======== RECORDS SHOWN ========
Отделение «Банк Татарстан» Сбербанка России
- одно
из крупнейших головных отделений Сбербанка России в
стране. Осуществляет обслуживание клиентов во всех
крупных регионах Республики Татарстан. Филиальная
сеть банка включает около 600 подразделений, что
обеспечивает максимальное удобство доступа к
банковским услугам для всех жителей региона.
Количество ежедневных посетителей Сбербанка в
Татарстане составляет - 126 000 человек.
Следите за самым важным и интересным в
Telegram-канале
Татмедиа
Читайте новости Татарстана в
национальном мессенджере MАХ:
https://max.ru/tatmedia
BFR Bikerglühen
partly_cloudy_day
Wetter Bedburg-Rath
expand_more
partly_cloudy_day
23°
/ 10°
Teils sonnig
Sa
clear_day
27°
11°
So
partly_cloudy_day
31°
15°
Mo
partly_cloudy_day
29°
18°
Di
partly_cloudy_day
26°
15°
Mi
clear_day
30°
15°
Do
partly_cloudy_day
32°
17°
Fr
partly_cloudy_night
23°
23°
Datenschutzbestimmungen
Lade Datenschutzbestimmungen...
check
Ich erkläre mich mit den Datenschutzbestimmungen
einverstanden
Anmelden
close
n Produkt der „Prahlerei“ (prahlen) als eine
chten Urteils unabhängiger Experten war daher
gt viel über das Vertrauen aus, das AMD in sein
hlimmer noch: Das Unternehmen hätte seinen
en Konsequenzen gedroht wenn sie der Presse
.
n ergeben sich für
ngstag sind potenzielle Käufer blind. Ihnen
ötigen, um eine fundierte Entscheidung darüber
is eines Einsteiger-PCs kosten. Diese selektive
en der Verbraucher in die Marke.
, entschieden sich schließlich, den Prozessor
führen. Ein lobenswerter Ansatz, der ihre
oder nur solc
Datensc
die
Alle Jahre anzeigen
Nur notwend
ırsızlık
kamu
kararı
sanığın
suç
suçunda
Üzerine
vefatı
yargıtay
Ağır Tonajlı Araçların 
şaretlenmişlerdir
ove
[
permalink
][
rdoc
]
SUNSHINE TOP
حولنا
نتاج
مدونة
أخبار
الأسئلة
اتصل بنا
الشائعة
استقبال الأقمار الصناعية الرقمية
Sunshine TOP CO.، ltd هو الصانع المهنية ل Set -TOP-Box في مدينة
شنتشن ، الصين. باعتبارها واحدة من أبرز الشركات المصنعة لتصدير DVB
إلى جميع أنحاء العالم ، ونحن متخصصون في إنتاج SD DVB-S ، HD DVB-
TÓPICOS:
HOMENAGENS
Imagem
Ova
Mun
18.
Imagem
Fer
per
========
### WORK REQUIRED
Repeat all the material exactly as it stands.

### ANSWER SECTION
Отделение «Банк Татарстан» Сбербанка России
- одно
из крупнейших головных отделений Сбербанка России в
стране. Осуществляет обслуживание клиентов во всех
крупных регионах Республики Татарстан. Филиальная
сеть банка включает около 600 подразделений, что
обеспечивает максимальное удобство доступа к
банковским услугам для всех жителей региона.
Количество ежедневных посетителей Сбербанка в
Татарстане составляет - 126 000 человек.
Следите за самым важным и интересным в
Telegram-канале
Татмедиа
Читайте новости Татарстана в
национальном мессенджере MАХ:
https://max.ru/tatmedia
BFR Bikerglühen
partly_cloudy_day
Wetter Bedburg-Rath
expand_more
partly_cloudy_day
23°
/ 10°
Teils sonnig
Sa
clear_day
27°
11°
So
partly_cloudy_day
31°
15°
Mo
partly_cloudy_day
29°
18°
Di
partly_cloudy_day
26°
15°
Mi
clear_day
30°
15°
Do
partly_cloudy_day
32°
17°
Fr
partly_cloudy_night
23°
23°
Datenschutzbestimmungen
Lade Datenschutzbestimmungen...
check
Ich erkläre mich mit den Datenschutzbestimmungen
einverstanden
Anmelden
close
n Produkt der „Prahlerei“ (prahlen) als eine
chten Urteils unabhängiger Experten war daher
gt viel über das Vertrauen aus, das AMD in sein
hlimmer noch: Das Unternehmen hätte seinen
en Konsequenzen gedroht wenn sie der Presse
.
n ergeben sich für
ngstag sind potenzielle Käufer blind. Ihnen
ötigen, um eine fundierte Entscheidung darüber
is eines Einsteiger-PCs kosten. Diese selektive
en der Verbraucher in die Marke.
, entschieden sich schließlich, den Prozessor
führen. Ein lobenswerter Ansatz, der ihre
oder nur solc
Datensc
die
Alle Jahre anzeigen
Nur notwend
ırsızlık
kamu
kararı
sanığın
suç
suçunda
Üzerine
vefatı
yargıtay
Ağır Tonajlı Araçların 
şaretlenmişlerdir
ove
[
permalink
][
rdoc
]
SUNSHINE TOP
حولنا
نتاج
مدونة
أخبار
الأسئلة
اتصل بنا
الشائعة
استقبال الأقمار الصناعية الرقمية
Sunshine TOP CO.، ltd هو الصانع المهنية ل Set -TOP-Box في مدينة
شنتشن ، الصين. باعتبارها واحدة من أبرز الشركات المصنعة لتصدير DVB
إلى جميع أنحاء العالم ، ونحن متخصصون في إنتاج SD DVB-S ، HD DVB-
TÓPICOS:
HOMENAGENS
Imagem
Ova
Mun
18.
Imagem
Fer
per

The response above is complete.